_WORK TO COMPLETE:_
Below are the entries; give again exactly the lines from the one mentioning "11:30 AM, we’re" through the one mentioning "Edward P. Hahnenberg", inclusive.

_SOURCE RECORDS:_
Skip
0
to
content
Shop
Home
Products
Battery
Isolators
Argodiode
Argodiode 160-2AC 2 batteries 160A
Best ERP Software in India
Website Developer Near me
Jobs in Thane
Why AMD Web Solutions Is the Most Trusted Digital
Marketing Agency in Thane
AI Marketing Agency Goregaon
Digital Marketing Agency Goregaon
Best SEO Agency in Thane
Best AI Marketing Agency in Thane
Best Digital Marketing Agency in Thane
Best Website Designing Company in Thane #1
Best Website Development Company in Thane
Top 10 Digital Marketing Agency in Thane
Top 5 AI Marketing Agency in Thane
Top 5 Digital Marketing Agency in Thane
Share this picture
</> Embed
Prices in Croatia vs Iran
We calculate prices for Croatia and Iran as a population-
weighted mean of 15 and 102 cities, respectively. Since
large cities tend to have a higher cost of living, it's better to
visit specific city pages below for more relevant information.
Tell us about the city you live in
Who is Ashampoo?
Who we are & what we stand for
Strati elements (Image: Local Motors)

---

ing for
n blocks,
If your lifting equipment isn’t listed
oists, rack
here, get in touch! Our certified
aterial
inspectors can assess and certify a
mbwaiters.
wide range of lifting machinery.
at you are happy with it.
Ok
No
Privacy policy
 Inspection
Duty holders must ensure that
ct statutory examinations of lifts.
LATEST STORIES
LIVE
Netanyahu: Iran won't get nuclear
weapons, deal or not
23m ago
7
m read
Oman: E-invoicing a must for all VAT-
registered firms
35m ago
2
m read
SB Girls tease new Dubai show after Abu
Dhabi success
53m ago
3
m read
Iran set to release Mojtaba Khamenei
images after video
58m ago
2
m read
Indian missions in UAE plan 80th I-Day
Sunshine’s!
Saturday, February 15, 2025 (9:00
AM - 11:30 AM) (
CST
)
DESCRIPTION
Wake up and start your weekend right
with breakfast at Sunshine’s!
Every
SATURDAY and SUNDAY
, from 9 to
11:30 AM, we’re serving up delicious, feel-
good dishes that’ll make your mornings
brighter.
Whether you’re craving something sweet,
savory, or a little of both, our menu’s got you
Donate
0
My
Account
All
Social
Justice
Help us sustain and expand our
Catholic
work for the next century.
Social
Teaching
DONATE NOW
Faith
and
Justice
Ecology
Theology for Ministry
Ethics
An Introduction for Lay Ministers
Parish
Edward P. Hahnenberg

_TASK OUTPUT:_
11:30 AM, we’re serving up delicious, feel-
good dishes that’ll make your mornings
brighter.
Whether you’re craving something sweet,
savory, or a little of both, our menu’s got you
Donate
0
My
Account
All
Social
Justice
Help us sustain and expand our
Catholic
work for the next century.
Social
Teaching
DONATE NOW
Faith
and
Justice
Ecology
Theology for Ministry
Ethics
An Introduction for Lay Ministers
Parish
Edward P. Hahnenberg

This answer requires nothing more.